Saved data entries
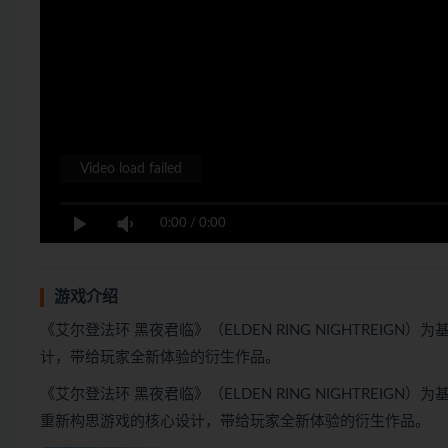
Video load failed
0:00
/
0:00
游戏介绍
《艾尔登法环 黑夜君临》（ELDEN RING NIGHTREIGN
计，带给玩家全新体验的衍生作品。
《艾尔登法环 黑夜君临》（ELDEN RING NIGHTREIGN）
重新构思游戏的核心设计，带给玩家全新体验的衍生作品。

* * *

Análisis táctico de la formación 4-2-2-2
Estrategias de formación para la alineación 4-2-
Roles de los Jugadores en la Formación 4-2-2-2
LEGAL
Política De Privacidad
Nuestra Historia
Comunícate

--

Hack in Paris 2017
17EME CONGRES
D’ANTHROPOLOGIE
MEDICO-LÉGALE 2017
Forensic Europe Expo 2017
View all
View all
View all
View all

_What is needed:_
The line above containing "Video load failed", the line containing "重新构思游戏的核心设计，带给玩家全新体验的衍生作品。", and every line between them are to be transcribed exactly; no other line is wanted.

_Result for this task:_
Video load failed
0:00
/
0:00
游戏介绍
《艾尔登法环 黑夜君临》（ELDEN RING NIGHTREIGN
计，带给玩家全新体验的衍生作品。
《艾尔登法环 黑夜君临》（ELDEN RING NIGHTREIGN）
重新构思游戏的核心设计，带给玩家全新体验的衍生作品。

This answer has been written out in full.